Synchronized Hypermedia Documents and Tension Problems in a Graph
 
 
Bruno Bachelet, Philippe Mahey
(LIMOS, Clermont-Ferrand, France)
 
3rd French Meeting on Graphs and Algorithms
Clermont-Ferrand, France
May 3-4, 2001
 

Everybody knows now HTML, which is the most popular language to publish documents on the Internet. It brings new facilities compared to the classic paper material, mainly because of its interactivity capabilities and its integration of multimedia. But as always, needs grow and new languages are developed to improve the structure and the interactivity of documents. Notably languages as SMIL (Synchronized Multimedia Integration Language) appeared. They bring new dynamics in hypermedia documents, and particularly the possibility of animating and synchronizing media components in them.

The variety of components that form a document (audio, video, text, image...) makes the animation a difficult problem. The author of a synchronized document provides a set of constraints in a way that describes the progress of the presentation. Each of these components has a duration of presentation that is flexible within some boundaries.
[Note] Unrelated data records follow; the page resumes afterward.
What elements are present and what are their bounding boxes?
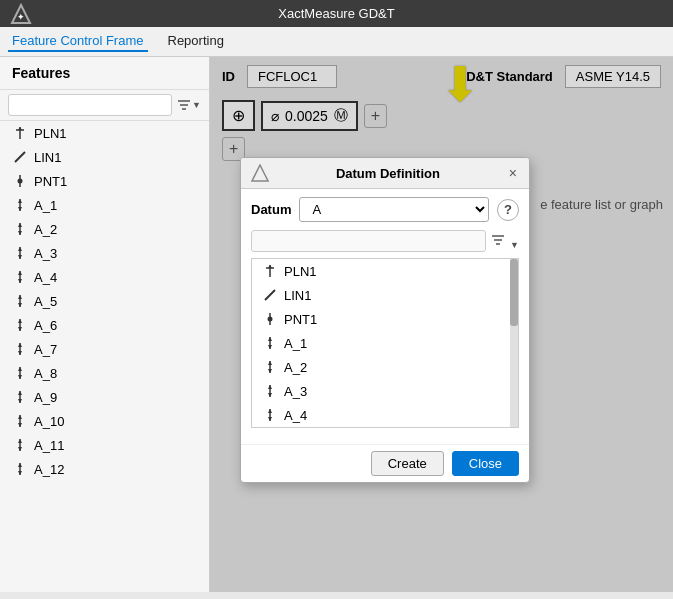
modal-overlay: Datum Definition × Datum A B C D ? (210, 57, 673, 592)
svg-marker-22 (18, 279, 22, 283)
sidebar-item[interactable]: A_10 (0, 409, 209, 433)
svg-marker-12 (18, 199, 22, 203)
dialog-list-item[interactable]: A_3 (252, 379, 510, 403)
svg-text:✦: ✦ (17, 12, 25, 22)
dialog-item-label: A_2 (284, 360, 307, 375)
svg-marker-37 (18, 399, 22, 403)
dialog-filter-button[interactable]: ▼ (490, 232, 519, 251)
sidebar-item-label: A_10 (34, 414, 64, 429)
svg-point-56 (268, 317, 273, 322)
svg-marker-21 (18, 271, 22, 275)
app-title: XactMeasure GD&T (278, 6, 394, 21)
svg-marker-42 (18, 439, 22, 443)
svg-marker-7 (18, 127, 22, 130)
sidebar-item[interactable]: A_9 (0, 385, 209, 409)
svg-marker-46 (18, 471, 22, 475)
sidebar-item[interactable]: A_3 (0, 241, 209, 265)
dialog-list-item[interactable]: A_2 (252, 355, 510, 379)
dialog-list-item[interactable]: A_1 (252, 331, 510, 355)
datum-select[interactable]: A B C D (299, 197, 489, 222)
svg-marker-59 (268, 345, 272, 349)
dialog-item-label: A_1 (284, 336, 307, 351)
sidebar-item-icon (12, 125, 28, 141)
sidebar-item[interactable]: PNT1 (0, 169, 209, 193)
dialog-item-label: PLN1 (284, 264, 317, 279)
svg-marker-43 (18, 447, 22, 451)
svg-point-10 (18, 179, 23, 184)
svg-marker-65 (268, 393, 272, 397)
sidebar-item-label: A_11 (34, 438, 64, 453)
sidebar-search-input[interactable] (8, 94, 172, 116)
sidebar-item[interactable]: A_4 (0, 265, 209, 289)
sidebar-item[interactable]: A_12 (0, 457, 209, 481)
datum-help-button[interactable]: ? (497, 199, 519, 221)
sidebar-item-icon (12, 245, 28, 261)
dialog-close-button[interactable]: × (507, 165, 519, 181)
dialog-item-icon (262, 287, 278, 303)
sidebar-item-icon (12, 365, 28, 381)
sidebar-item[interactable]: PLN1 (0, 121, 209, 145)
dialog-body: Datum A B C D ? (241, 189, 529, 444)
sidebar-item-label: PNT1 (34, 174, 67, 189)
dialog-list-item[interactable]: PLN1 (252, 259, 510, 283)
dialog-list-item[interactable]: A_4 (252, 403, 510, 427)
svg-marker-27 (18, 319, 22, 323)
dialog-search-row: ▼ (251, 230, 519, 252)
sidebar-item[interactable]: LIN1 (0, 145, 209, 169)
sidebar-filter-button[interactable]: ▼ (176, 97, 201, 113)
dialog-create-button[interactable]: Create (371, 451, 444, 476)
menu-feature-control-frame[interactable]: Feature Control Frame (8, 31, 148, 52)
dialog-header: Datum Definition × (241, 158, 529, 189)
sidebar-item[interactable]: A_7 (0, 337, 209, 361)
menu-bar: Feature Control Frame Reporting (0, 27, 673, 57)
sidebar-item[interactable]: A_8 (0, 361, 209, 385)
svg-marker-25 (18, 303, 22, 307)
dialog-item-label: PNT1 (284, 312, 317, 327)
svg-marker-31 (18, 351, 22, 355)
sidebar-title: Features (0, 57, 209, 90)
dialog-item-icon (262, 335, 278, 351)
sidebar-item-label: PLN1 (34, 126, 67, 141)
svg-marker-47 (252, 165, 268, 181)
sidebar-item[interactable]: A_6 (0, 313, 209, 337)
dialog-search-input[interactable] (251, 230, 486, 252)
sidebar-item-label: A_5 (34, 294, 57, 309)
dialog-scrollbar-thumb[interactable] (510, 259, 518, 326)
svg-marker-62 (268, 369, 272, 373)
sidebar-item-icon (12, 293, 28, 309)
sidebar-item-label: A_4 (34, 270, 57, 285)
dialog-scrollbar[interactable] (510, 259, 518, 427)
sidebar-item[interactable]: A_2 (0, 217, 209, 241)
sidebar-item-label: A_1 (34, 198, 57, 213)
sidebar-item[interactable]: A_1 (0, 193, 209, 217)
svg-marker-13 (18, 207, 22, 211)
svg-marker-24 (18, 295, 22, 299)
sidebar-item[interactable]: A_11 (0, 433, 209, 457)
dialog-list-item[interactable]: LIN1 (252, 283, 510, 307)
dialog-item-icon (262, 263, 278, 279)
content-area: ⬇ ID FCFLOC1 D&T Standard ASME Y14.5 ⊕ ⌀… (210, 57, 673, 592)
dialog-item-label: A_4 (284, 408, 307, 423)
dialog-filter-icon (490, 232, 506, 248)
sidebar-item-label: A_6 (34, 318, 57, 333)
datum-definition-dialog: Datum Definition × Datum A B C D ? (240, 157, 530, 483)
sidebar-item-label: A_7 (34, 342, 57, 357)
sidebar-item[interactable]: A_5 (0, 289, 209, 313)
sidebar-item-icon (12, 317, 28, 333)
sidebar-item-icon (12, 413, 28, 429)
datum-row: Datum A B C D ? (251, 197, 519, 222)
sidebar-items-list: PLN1LIN1PNT1A_1A_2A_3A_4A_5A_6A_7A_8A_9A… (0, 121, 209, 592)
dialog-close-action-button[interactable]: Close (452, 451, 519, 476)
sidebar-item-label: A_8 (34, 366, 57, 381)
filter-dropdown-icon: ▼ (192, 100, 201, 110)
dialog-footer: Create Close (241, 444, 529, 482)
svg-marker-67 (268, 409, 272, 413)
svg-marker-68 (268, 417, 272, 421)
dialog-list-item[interactable]: PNT1 (252, 307, 510, 331)
sidebar-item-icon (12, 197, 28, 213)
dialog-item-icon (262, 407, 278, 423)
svg-marker-28 (18, 327, 22, 331)
sidebar-item-label: LIN1 (34, 150, 61, 165)
svg-marker-61 (268, 361, 272, 365)
menu-reporting[interactable]: Reporting (164, 31, 228, 52)
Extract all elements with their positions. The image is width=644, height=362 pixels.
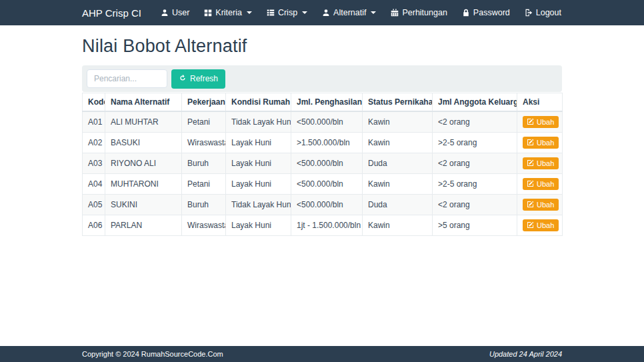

The problem consists in finding a good adjustment of the durations so the presentation progresses as close as possible to what the author wants with avoiding any pause in the presentation. This problem can be modeled, with some restrictions, as a minimum cost tension problem in a graph.

To solve this problem, we propose an adaptation of the out-of-kilter algorithm in the case of piecewise linear costs and in the case of non linear convex costs. We also propose a Lagrangian relaxation of the tension problem with integer values in the case of piecewise linear costs. It can be considered as a minimum cost flow problem that is solved with an adaptation of the cost-scaling algorithm. This second method is proposed in a recent work of R.K. Ahuja, D. Hochbaum and J.B. Orlin. Numerical tests show the interest of this modeling for the optimization of the quality of presentation of hypermedia documents. We end with the presentation of a very peculiar class of constraints, modeled by series-parallel graphs, that represent an idealization of the problem.